Function Calling Types
public struct LeapFunction {
public let name: String
public let description: String
public let parameters: [LeapFunctionParameter]
}
public struct LeapFunctionParameter {
public let name: String
public let type: LeapFunctionParameterType
public let description: String
public let optional: Bool
}
public indirect enum LeapFunctionParameterType: Codable, Equatable {
case string(StringType)
case number(NumberType)
case integer(IntegerType)
case boolean(BooleanType)
case array(ArrayType)
case object(ObjectType)
case null(NullType)
}
The parameter type wrappers (StringType, NumberType, etc.) let you attach descriptions and enumerations so that JSON schemas accurately describe your tools. See the Function Calling guide for in-depth usage patterns.
Errors
Errors are surfaced as LeapError values. The most common cases are:
LeapError.modelLoadingFailure: Problems reading or validating the model bundle.LeapError.generationFailure: Unexpected native inference errors.LeapError.promptExceedContextLengthFailure: Prompt length exceeded the configured context size.LeapError.serializationFailure: JSON encoding/decoding problems when working with chat history or function calls.
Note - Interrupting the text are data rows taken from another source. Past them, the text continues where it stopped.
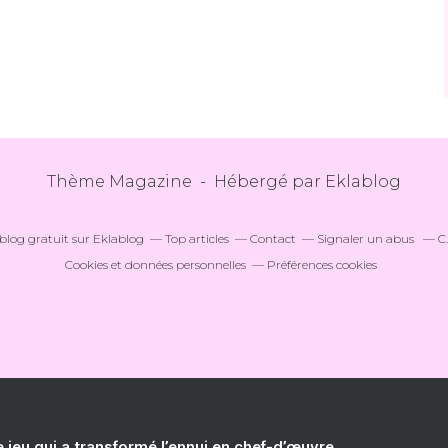
Thème Magazine - Hébergé par
Eklablog
blog gratuit sur Eklablog
Top articles
Contact
Signaler un abus
C
Cookies et données personnelles
Préférences cookies
e jeu qui a transformé l’ennui en chef-d’œuvre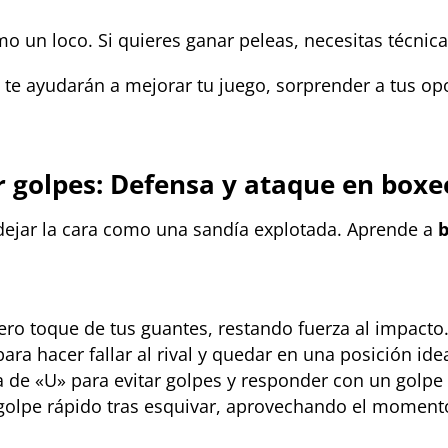
o un loco. Si quieres ganar peleas, necesitas técnica
te ayudarán a mejorar tu juego, sorprender a tus opo
r golpes: Defensa y ataque en boxe
a dejar la cara como una sandía explotada. Aprende a
b
ero toque de tus guantes, restando fuerza al impacto
ara hacer fallar al rival y quedar en una posición ide
de «U» para evitar golpes y responder con un golpe a
lpe rápido tras esquivar, aprovechando el momento d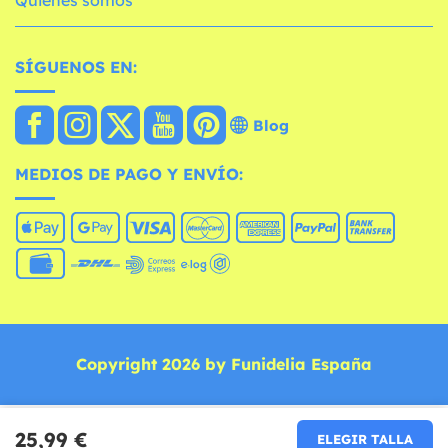
Quiénes somos
SÍGUENOS EN:
Blog
MEDIOS DE PAGO Y ENVÍO:
Copyright 2026 by Funidelia España
25,99 €
ELEGIR TALLA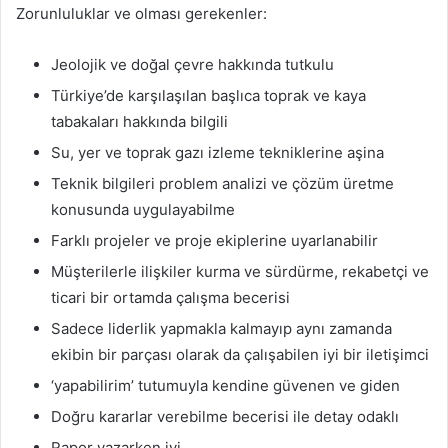
Zorunluluklar ve olması gerekenler:
Jeolojik ve doğal çevre hakkında tutkulu
Türkiye’de karşılaşılan başlıca toprak ve kaya
tabakaları hakkında bilgili
Su, yer ve toprak gazı izleme tekniklerine aşina
Teknik bilgileri problem analizi ve çözüm üretme
konusunda uygulayabilme
Farklı projeler ve proje ekiplerine uyarlanabilir
Müşterilerle ilişkiler kurma ve sürdürme, rekabetçi ve
ticari bir ortamda çalışma becerisi
Sadece liderlik yapmakla kalmayıp aynı zamanda
ekibin bir parçası olarak da çalışabilen iyi bir iletişimci
‘yapabilirim’ tutumuyla kendine güvenen ve giden
Doğru kararlar verebilme becerisi ile detay odaklı
Rapor yazarken iyi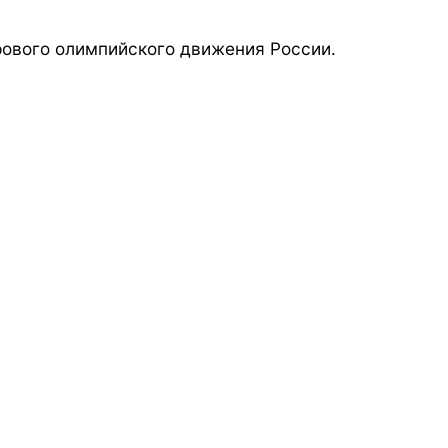
ового олимпийского движения России.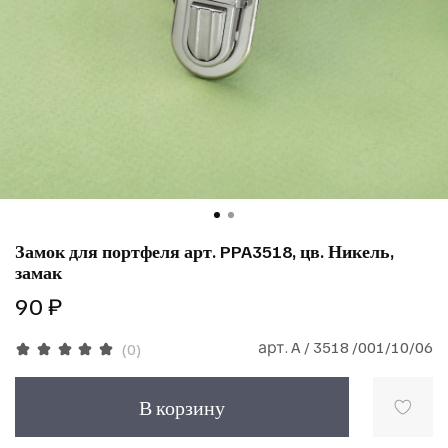
Замок для портфеля арт. PPA3518, цв. Никель,
замак
90 ₽
арт.
A / 3518 /001/10/06
(0)
В корзину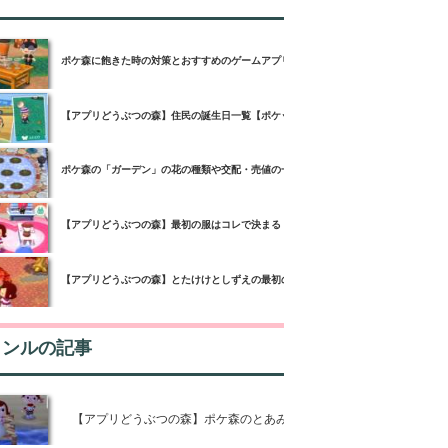
ポケ森に飽きた時の対策とおすすめのゲームアプリ3選！
【アプリどうぶつの森】住民の誕生日一覧【ポケットキャンプ】
ポケ森の「ガーデン」の花の種類や交配・売値の一覧【どうぶつの森ポケットキャン
【アプリどうぶつの森】最初の服はコレで決まる！【ポケットキャンプ】
【アプリどうぶつの森】とたけけとしずえの最初の質問の攻略情報とは【ポケットキ
ャンルの記事
【アプリどうぶつの森】ポケ森のとあみやミツは無料で使えるってホ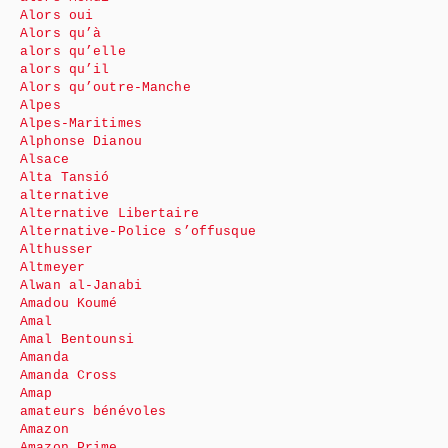
Alors oui
Alors qu’à
alors qu’elle
alors qu’il
Alors qu’outre-Manche
Alpes
Alpes-Maritimes
Alphonse Dianou
Alsace
Alta Tansió
alternative
Alternative Libertaire
Alternative-Police s’offusque
Althusser
Altmeyer
Alwan al-Janabi
Amadou Koumé
Amal
Amal Bentounsi
Amanda
Amanda Cross
Amap
amateurs bénévoles
Amazon
Amazon Prime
Handle thrown errors with do / catch when using async streams, or use the onErrorCallback in the lower-level API.
Putting it together
let runner = try await Leap.load(url: bundleURL)
let conversation = runner.createConversation(systemPrompt: "You are a travel assistant.")
conversation.registerFunction(weatherFunction)
var options = GenerationOptions(temperature: 0.8)
try options.setResponseFormat(type: TripRecommendation.self)
let userMessage = ChatMessage(
role: .user,
content: [.text("Plan a 3-day trip to Kyoto with food highlights")]
)
for try await response in conversation.generateResponse(
message: userMessage,
generationOptions: options
) {
process(response)
}
Refer to the Quick Start for end-to-end project setup, Function Calling for tool invocation, and Constrained Generation for structured outputs.